Но Лотос, услыша это, рассмеялась и, сплюнув на черепичный пол, закричала:
— Ох, вы, мужчины, все вы носитесь со своей честью, да нам-то, женщинам, известно, какая она у вас ненадежная!
И она прислушалась, смеется ли Кукушка, и окликнула ее: «А, Кукушка?», и Кукушка, которая всегда была неподалеку от госпожи, начала вторить ей дребезжащим и визгливым смехом, довольная тем, что эти немолодые уже люди, почтенные и уважаемые в своем кругу, приведены в такое смущение. Братья же поторопились уйти, чтобы отдать слугам распоряжения обо всем, что следовало сделать.

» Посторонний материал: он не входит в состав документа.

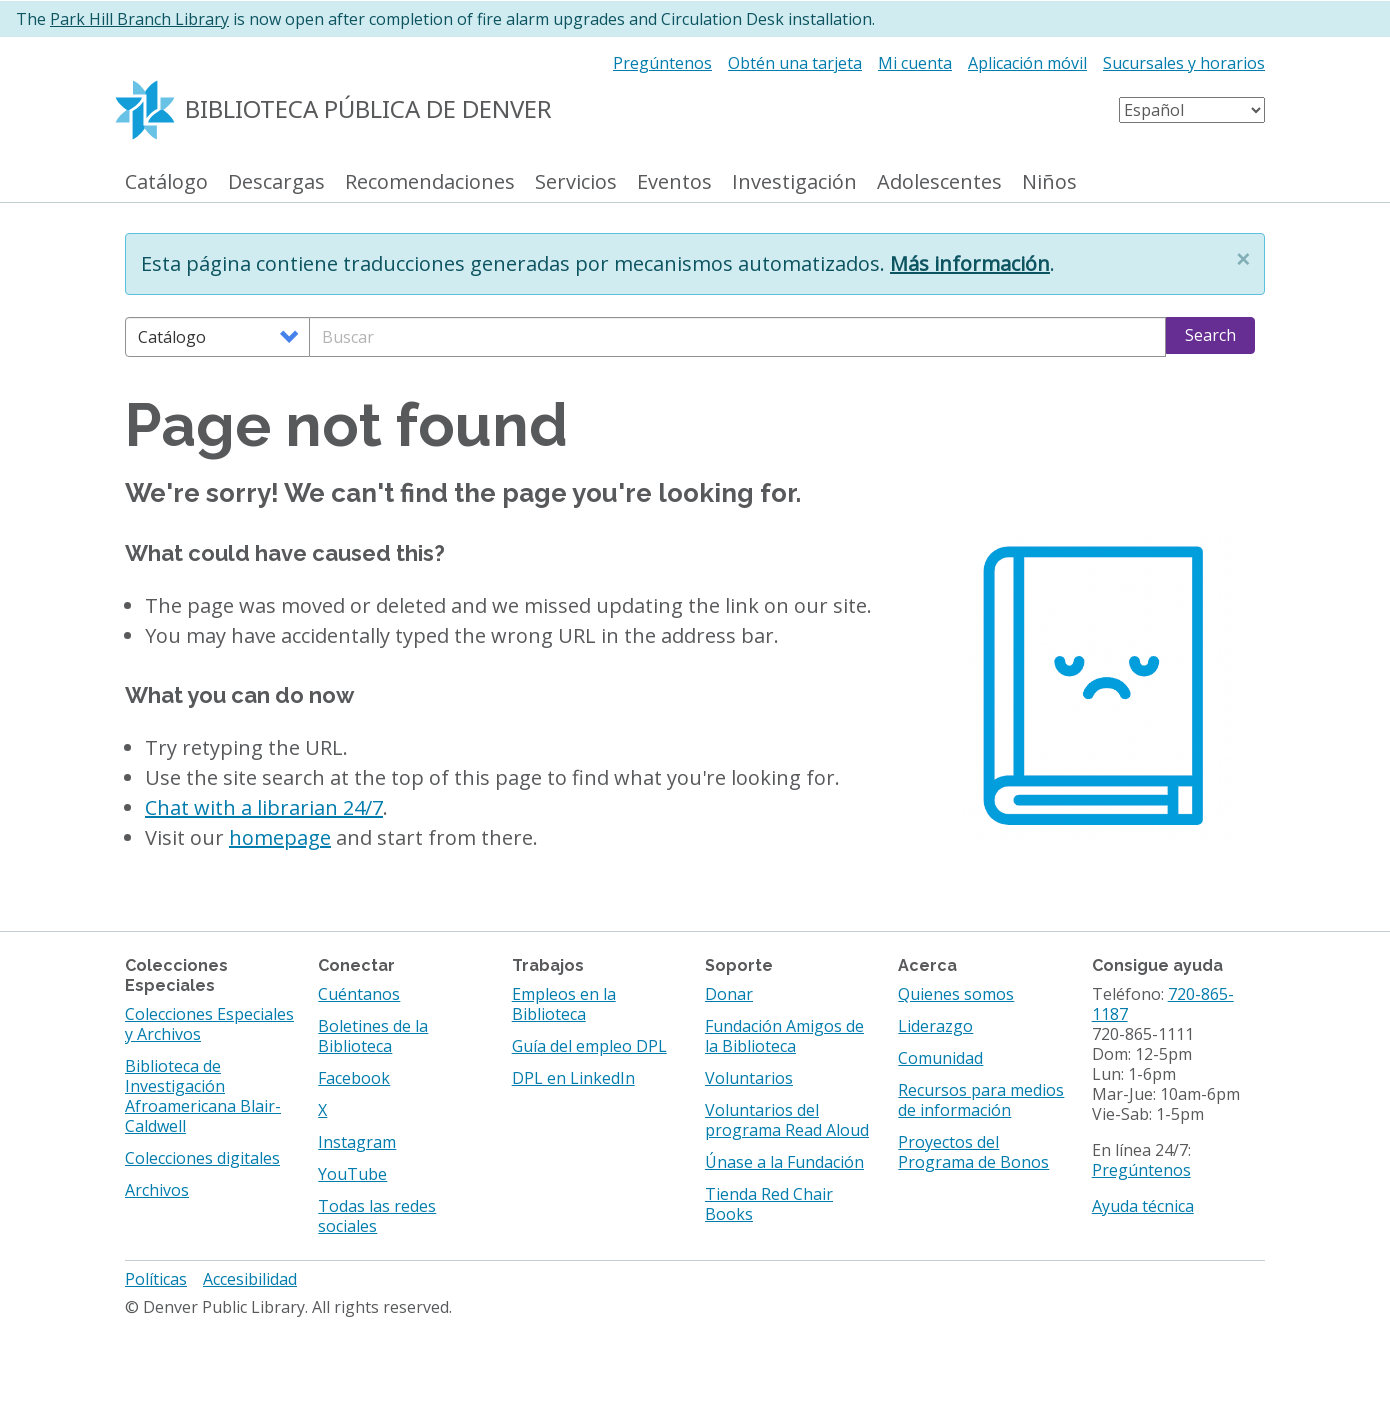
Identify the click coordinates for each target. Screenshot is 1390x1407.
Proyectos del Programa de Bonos (973, 1152)
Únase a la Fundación (784, 1162)
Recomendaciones (430, 182)
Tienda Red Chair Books (769, 1204)
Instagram (357, 1142)
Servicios (576, 182)
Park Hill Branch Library (139, 19)
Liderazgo (935, 1026)
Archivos (157, 1190)
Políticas (156, 1279)
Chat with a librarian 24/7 (264, 807)
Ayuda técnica (1143, 1206)
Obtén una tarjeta (795, 63)
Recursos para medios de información (981, 1100)
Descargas (276, 182)
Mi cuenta (915, 63)
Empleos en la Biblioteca (564, 1004)
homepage (280, 837)
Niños (1049, 182)
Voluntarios (749, 1078)
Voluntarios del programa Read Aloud (787, 1120)
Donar (729, 994)
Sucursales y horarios (1184, 63)
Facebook (354, 1078)
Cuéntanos (359, 994)
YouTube (352, 1174)
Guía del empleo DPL (589, 1046)
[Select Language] (1192, 110)
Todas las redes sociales (377, 1216)
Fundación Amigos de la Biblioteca (784, 1036)
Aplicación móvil (1027, 63)
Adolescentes (939, 182)
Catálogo (166, 182)
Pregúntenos (662, 63)
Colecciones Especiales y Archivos (209, 1024)
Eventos (674, 182)
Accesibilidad (250, 1279)
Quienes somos (956, 994)
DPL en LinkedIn (573, 1078)
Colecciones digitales (202, 1158)
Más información (970, 263)
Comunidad (940, 1058)
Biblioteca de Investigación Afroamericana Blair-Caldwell (203, 1096)
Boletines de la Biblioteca (373, 1036)
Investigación (794, 182)
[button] (1243, 259)
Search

Когда все было готово, приехал Ван Тигр со своими домашними и занял на эти дни тот двор, где жил его отец. Теперь этот двор казался ему пустым, и он не чувствовал в нем ничьего присутствия, кроме своего и сыновнего; теперь он мог забыть, что прежде здесь кто-то жил, кроме него и его сына.
Потом наступил праздник для всего дома, праздник весны, и все отложили на это время всякие раздоры; даже невестки, жены старших братьев, встречаясь на семейных сборищах, держались друг с другом достойно и учтиво. Все делалось по заведенному обычаю, как и должно было делаться, и сыновьям в это время следовало выполнить некоторые обряды в память отца.